Of course, much research is also inter-disciplinary in its approach. For example Business, Education, Social Policy, or Urban Studies may draw on theories and methods from a range of disciplines.
While you will need to familiarize yourself with the research method currently used in your discipline, it’s also good to know about some of the methods used in related disciplines. Here are some of the traditional approaches used in a selection of social science disciplines.
• Psychology: experimental work which generates quantitative data
• Political Science/Politics: survey research
Many of these approaches have been challenged in recent years. When you come to write up your research, you may wish to do the same. You should also be aware that different research styles are favored in different countries. It is also common to deploy different methods in one piece of research—this is called the mixedmethods approach.

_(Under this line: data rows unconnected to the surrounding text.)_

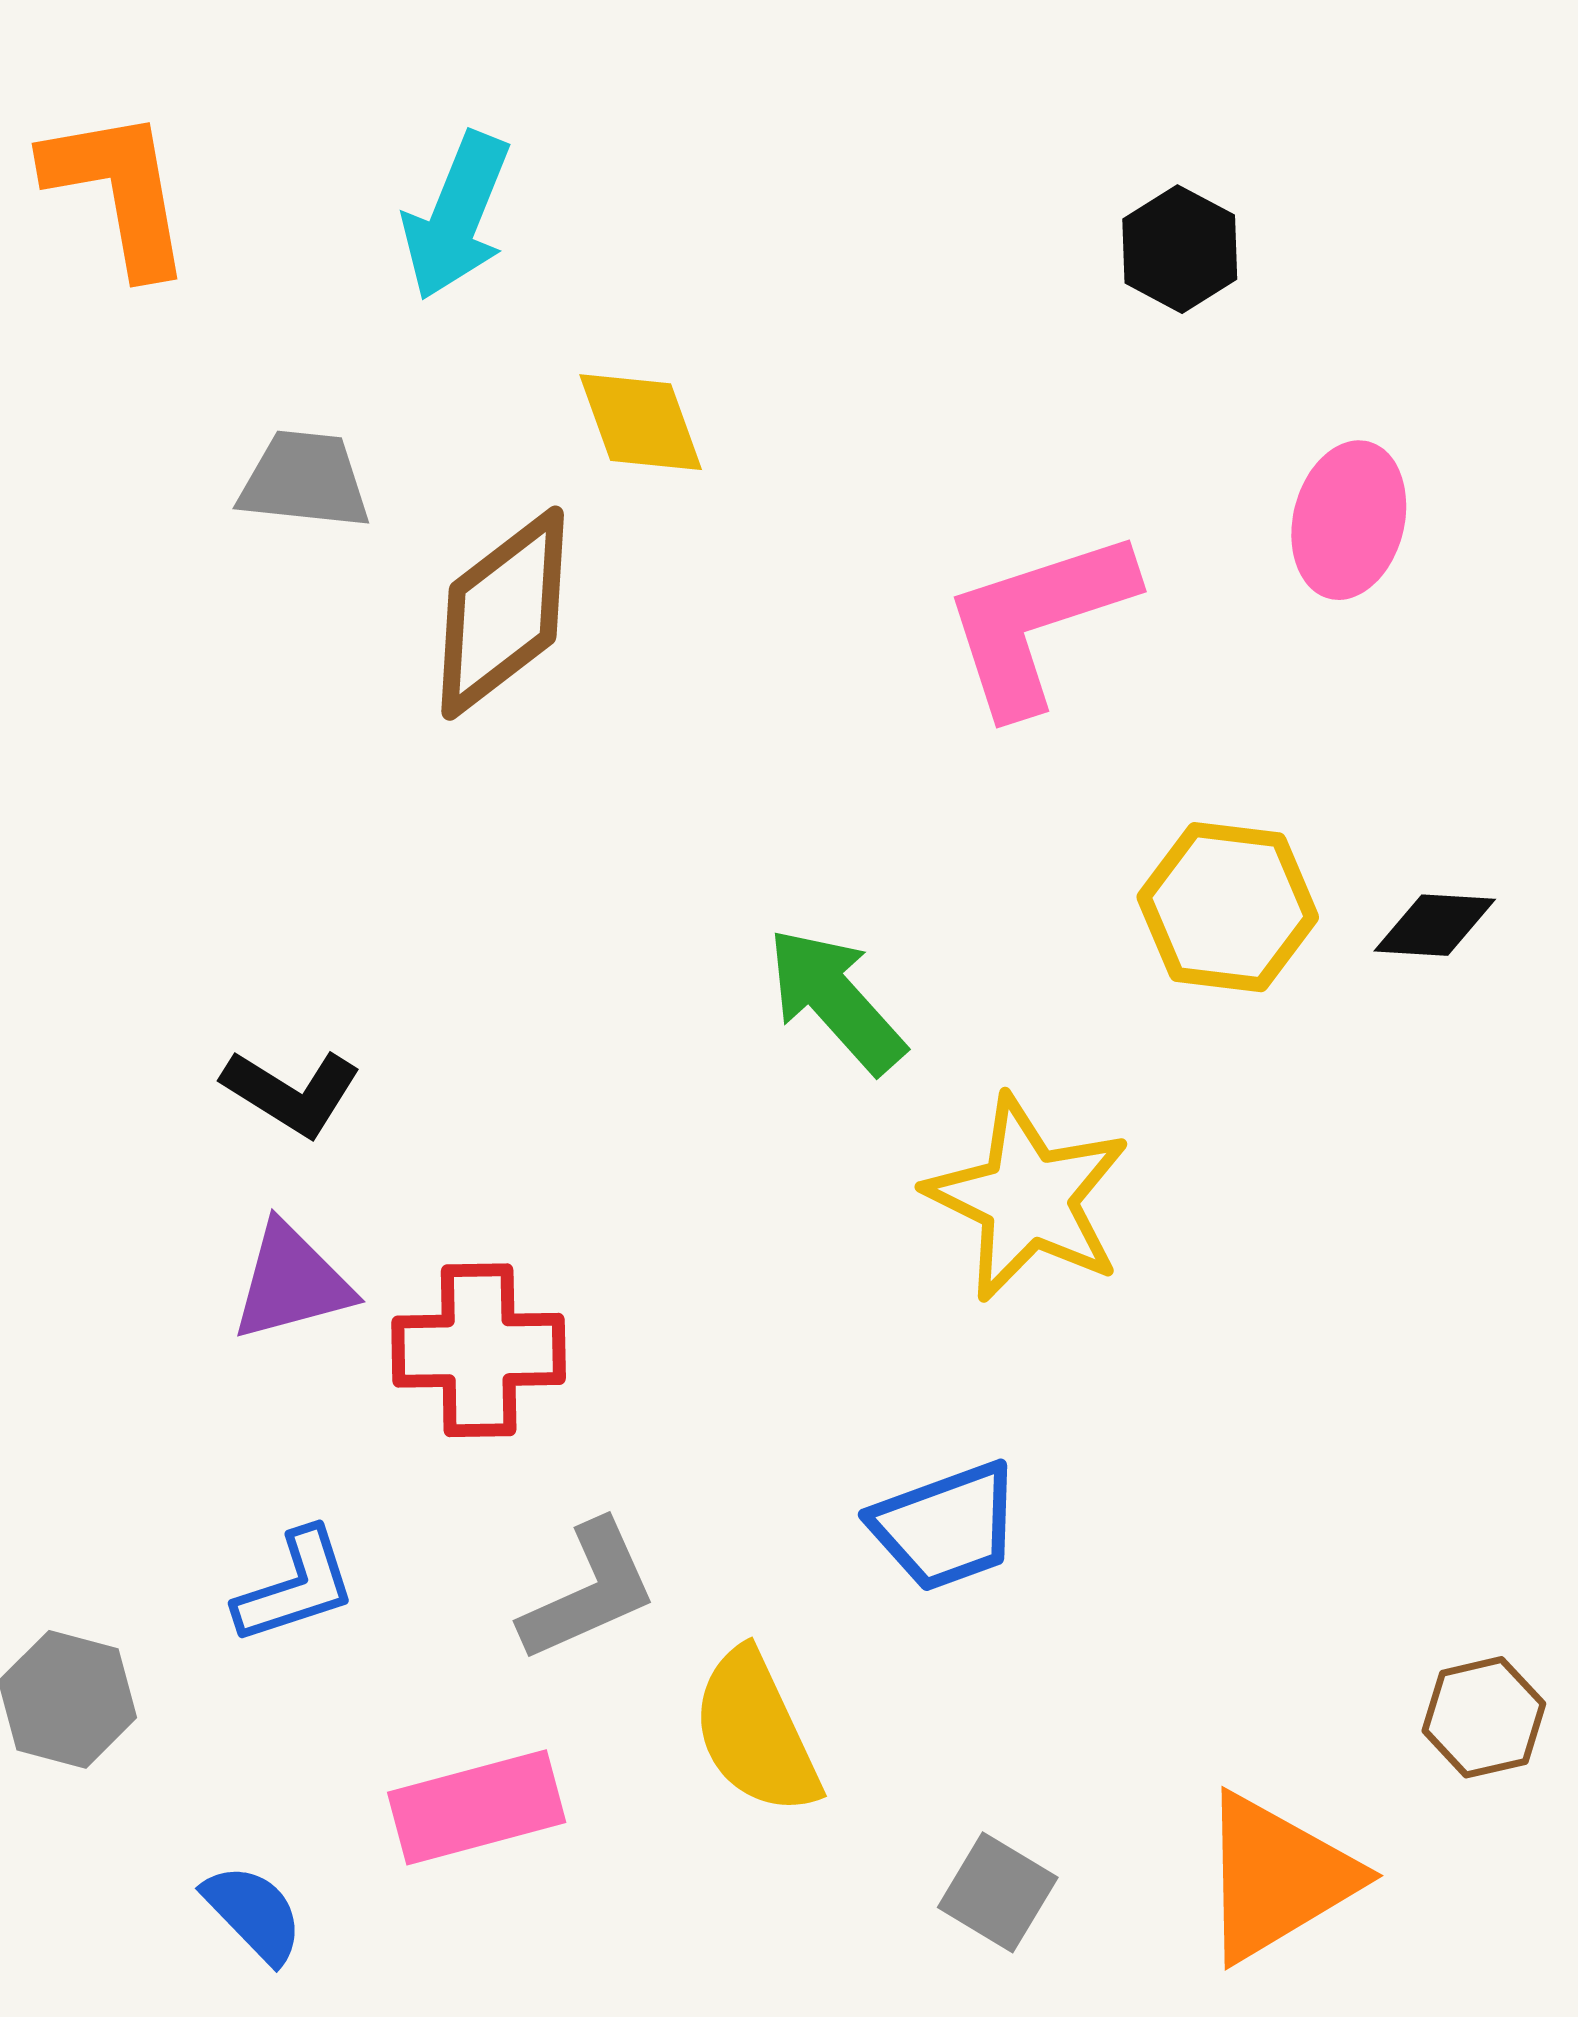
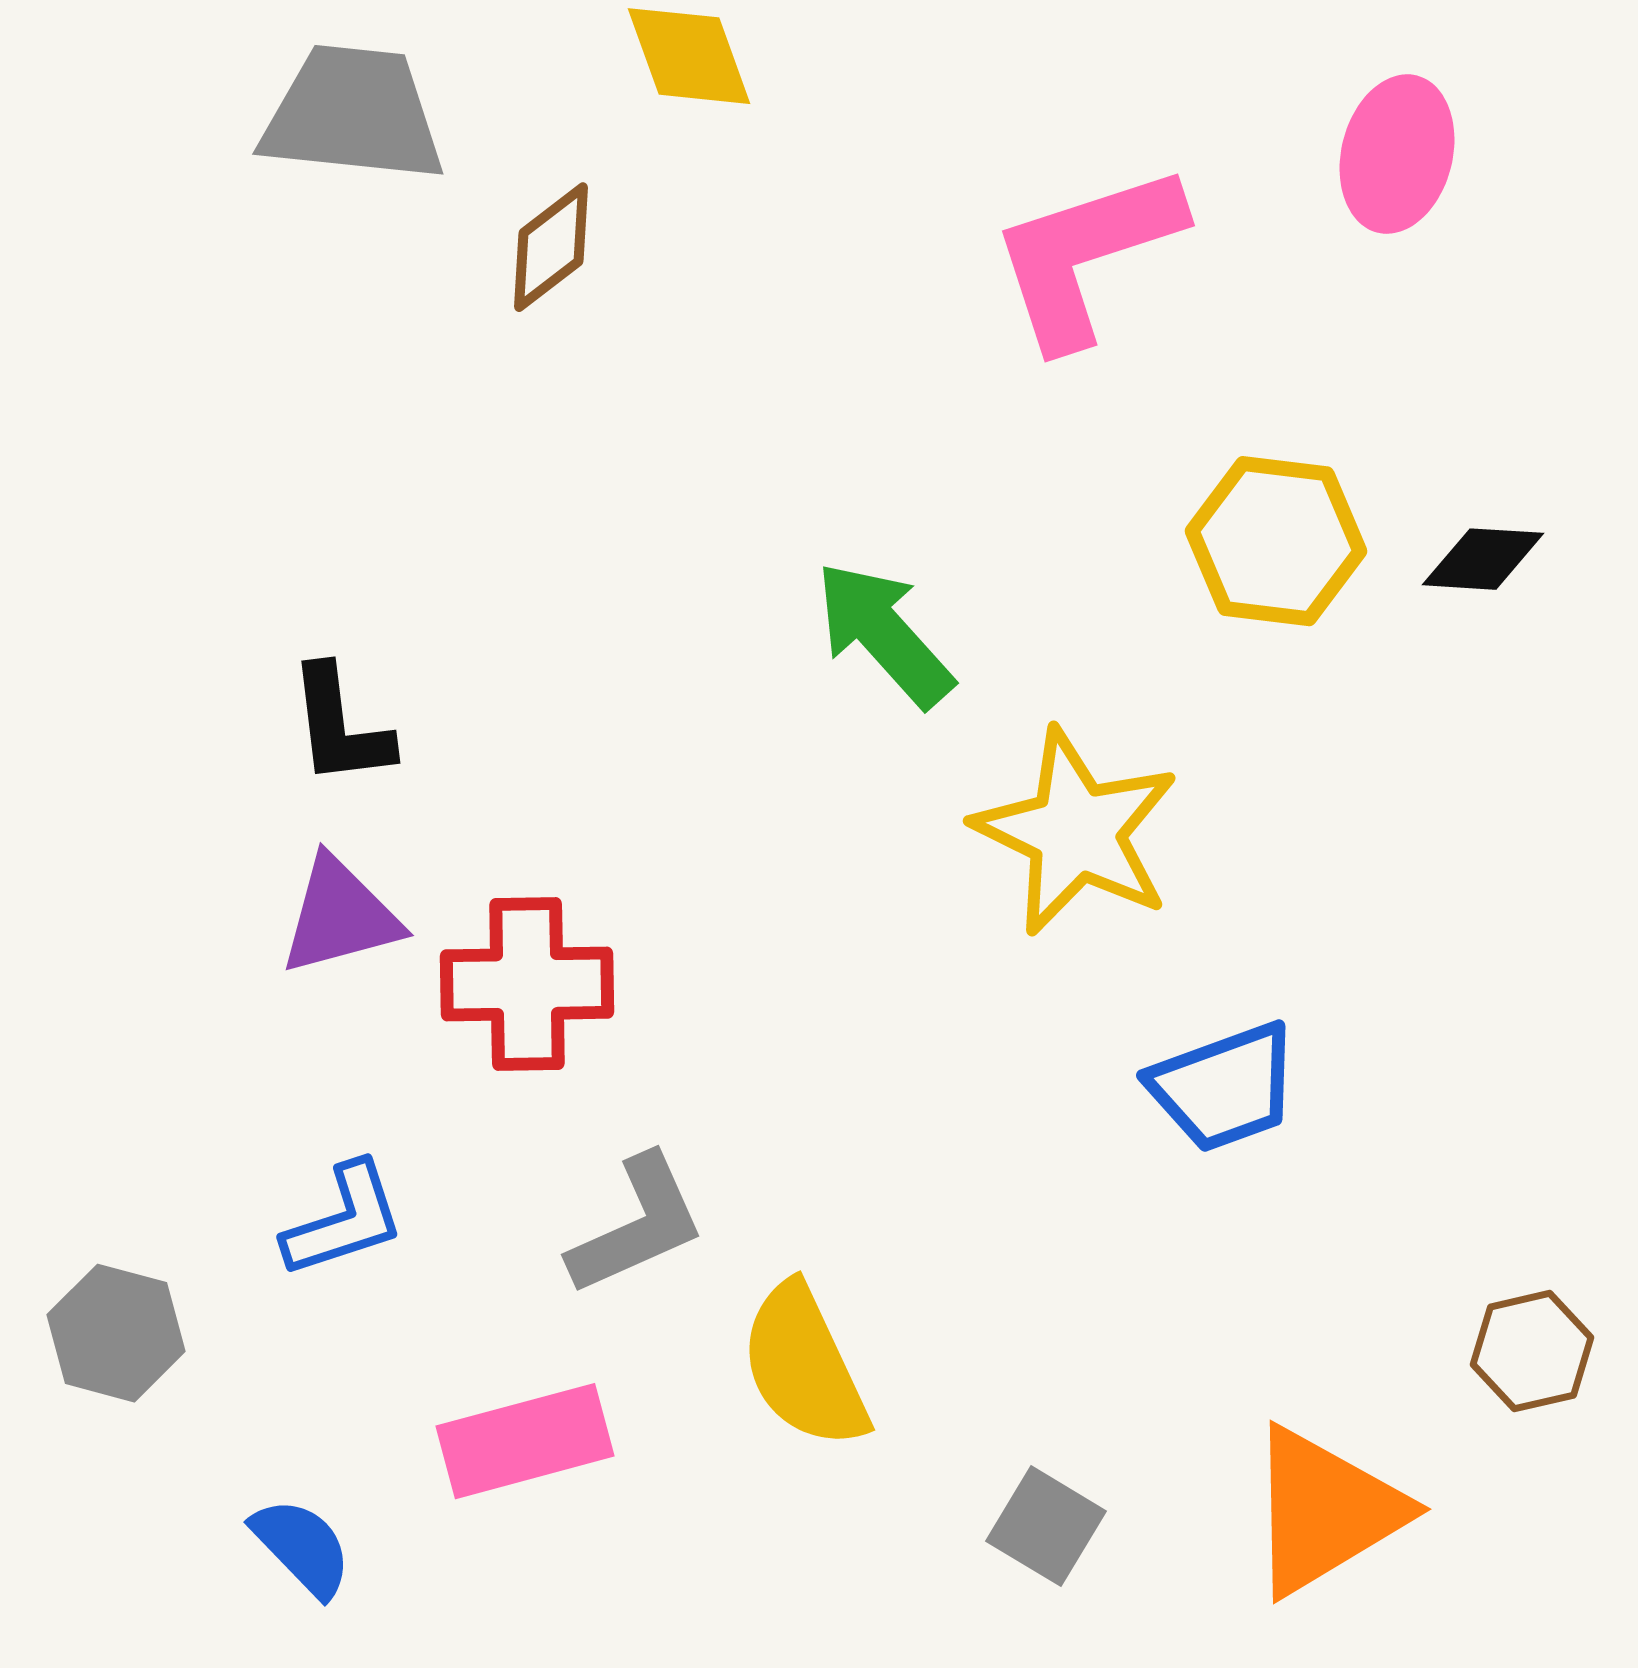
gray trapezoid: (305, 480) -> (353, 114), size x1.4
brown diamond: (503, 613) -> (551, 247), size x0.6
black L-shape: (292, 1092) -> (340, 726), turned 51
blue trapezoid: (946, 1526) -> (1224, 1087), moved

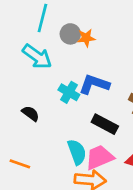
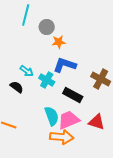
orange star: (86, 38) -> (59, 42), moved
cyan arrow: (37, 56) -> (27, 71), moved, size x0.6
cyan cross: (69, 92) -> (47, 80), moved

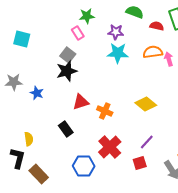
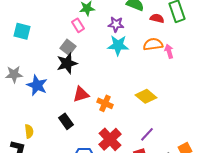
blue star: (37, 93) -> (37, 85), size x1.5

Here are some questions to ask yourself before you start your research, as you will have theoretical and practical things to work out.
You may choose to work entirely within the methods and traditions of your chosen discipline or you may wish to challenge them. However, you should take time to decide which is the right approach for you.
1. Familiarize yourself with the traditions and methods of your own discipline/field. You can do this by talking to your supervisor or reading published research in your field.
2. Question whether the traditions or methods are appropriate for your research.
3. If you are comfortable with the tradition, work within it.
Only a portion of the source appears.